Google may have last week managed to overtake Apple as the world’s most valuable company for the second time this year, but as was the case last time, it didn’t last long. As Philip Elmer-DeWitt noted in his blog, Apple has quickly regained its number one slot …
The back-and-forth reflects Apple’s changing stock market fortunes as the market attempts to make sense of the recent decline in iPhone sales. Even noted billionaire investors seem uncertain which way to bet, Carl Icahn bailing out as Warren Buffet jumped in.
Quartz reporter and former WSJ finance writer Matt Phillips suggested that Buffett’s move may, paradoxically, be because he thinks Apple’s days of rapid growth are over.
InvestorPlace agrees that Buffett enters stocks for the long run.

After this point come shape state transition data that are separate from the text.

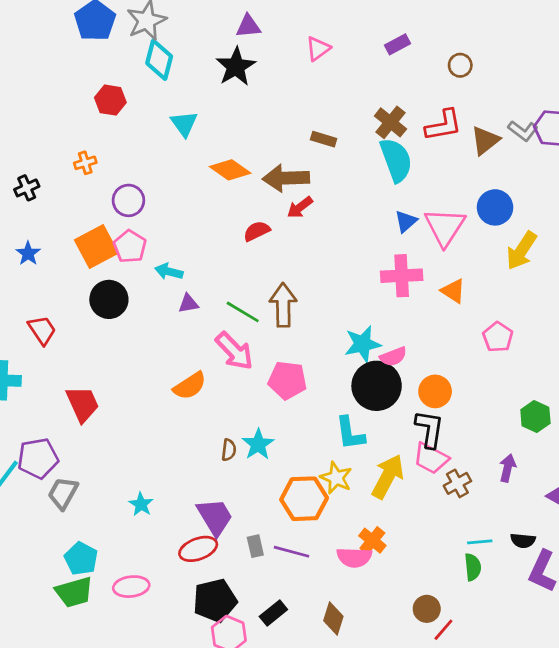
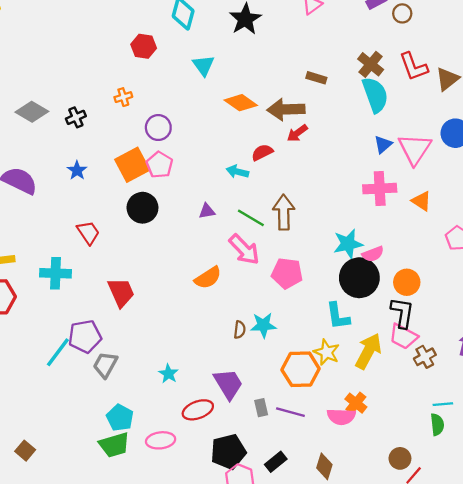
brown circle: (460, 65) -> (402, 13), moved
red L-shape: (443, 125) -> (414, 67), turned 80
cyan arrow: (169, 272) -> (237, 172), moved
cyan star: (258, 444) -> (263, 325), turned 30
red ellipse: (198, 549) -> (198, 410), moved

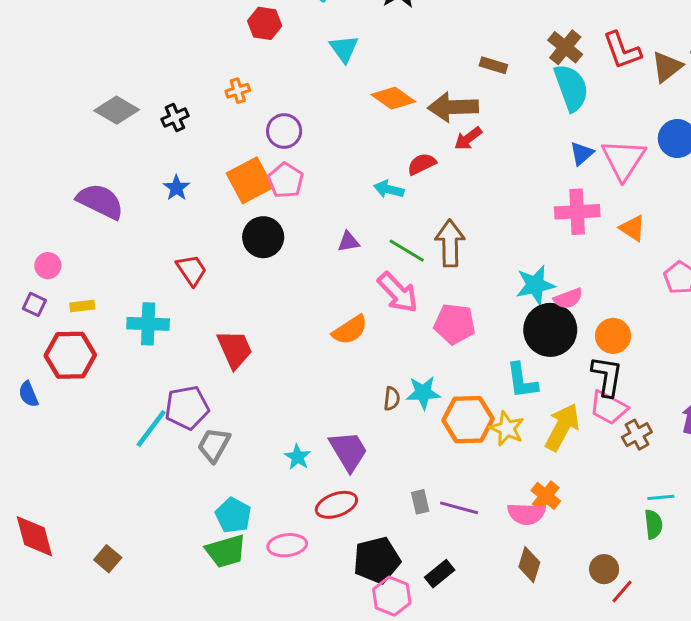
orange hexagon: (301, 369) -> (468, 420), moved
purple trapezoid: (228, 384) -> (348, 451), moved
brown diamond: (324, 466) -> (529, 565), moved

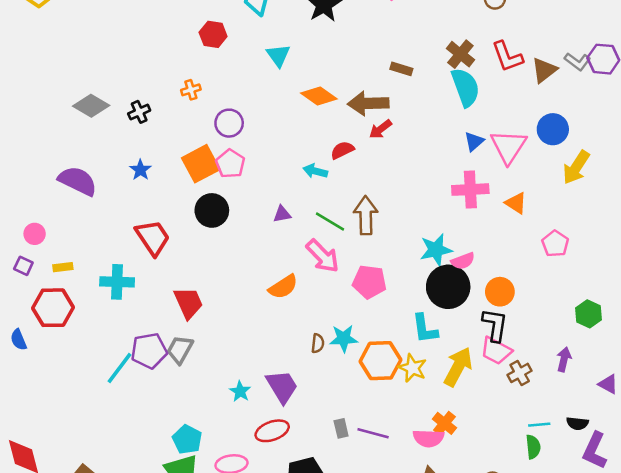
red trapezoid: (191, 270) -> (153, 238), size x1.4
gray trapezoid: (214, 445) -> (180, 350), moved

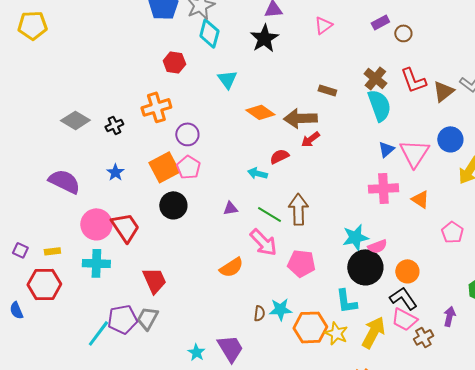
orange cross: (191, 90) -> (156, 107), size x1.8
pink circle: (35, 234) -> (96, 224), moved, size x1.8
black L-shape: (495, 325) -> (403, 298), turned -44
purple arrow: (564, 359) -> (449, 316), moved

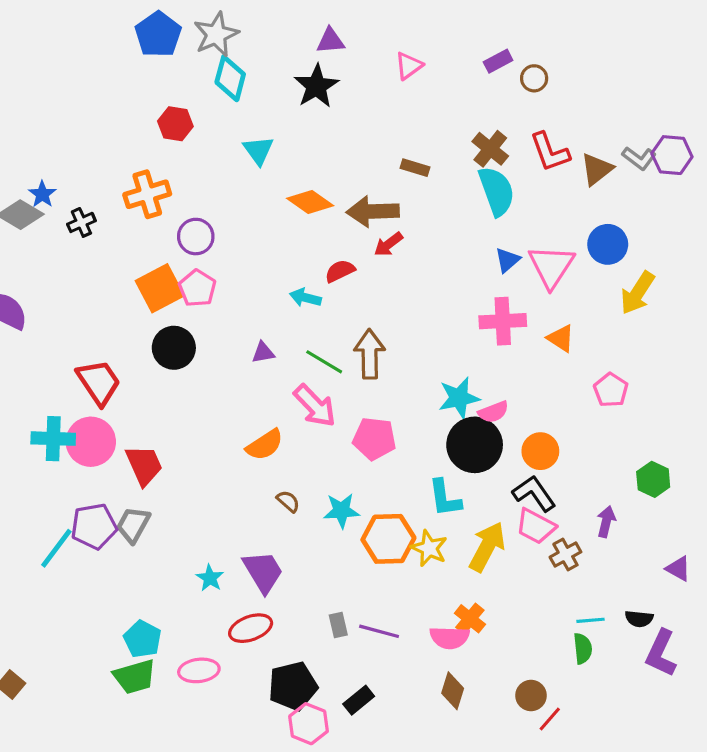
blue star: (115, 172) -> (42, 194), moved
pink circle: (96, 224) -> (91, 442), moved
brown semicircle: (259, 313) -> (288, 501), moved, turned -56

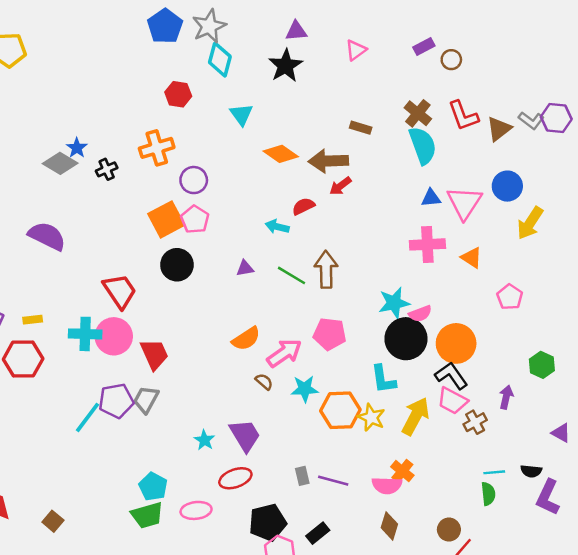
blue triangle: (507, 260) -> (431, 198), turned 36
pink arrow: (315, 406) -> (284, 353), moved, turned -81
orange circle: (540, 451) -> (456, 343), size x1.4

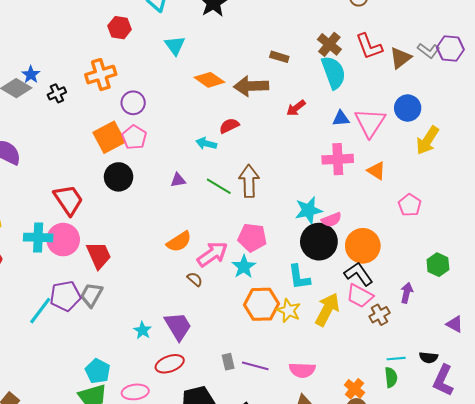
red arrow: (340, 186) -> (296, 108), moved
cyan star: (305, 389) -> (244, 267), moved, turned -30
orange cross: (402, 471) -> (354, 389), moved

Berkshire Hathaway’s stake is actually just an acknowledgement of the direction Apple has been heading in for years under CEO Tim Cook. Since taking the helm in 2011, Cook has essentially been tasked with managing the transformation of Apple from a fast-growing company seemingly immune to the law of large numbers, to a more stately—but still incredibly profitable—corporate powerhouse that consistently showers shareholders with dividends and buybacks.
Now, Apple is joining the ranks of the high-quality, if somewhat sleepy, clutch of corporations Berkshire has owned for decades, including Coca-Cola and IBM. There are worse fates.
Has AAPL become a boring blue-chip investment, or is there more big-time growth to come? Share your thoughts in the comments.
If you’re a shareholder, there’s definitely reason to cheer today’s news. While Mr. Icahn is the stereotypical corporate raider — swooping into a position, rabble-rousing and demanding changes, dividends and buybacks, and then selling out — Buffett cares only about long-term investing.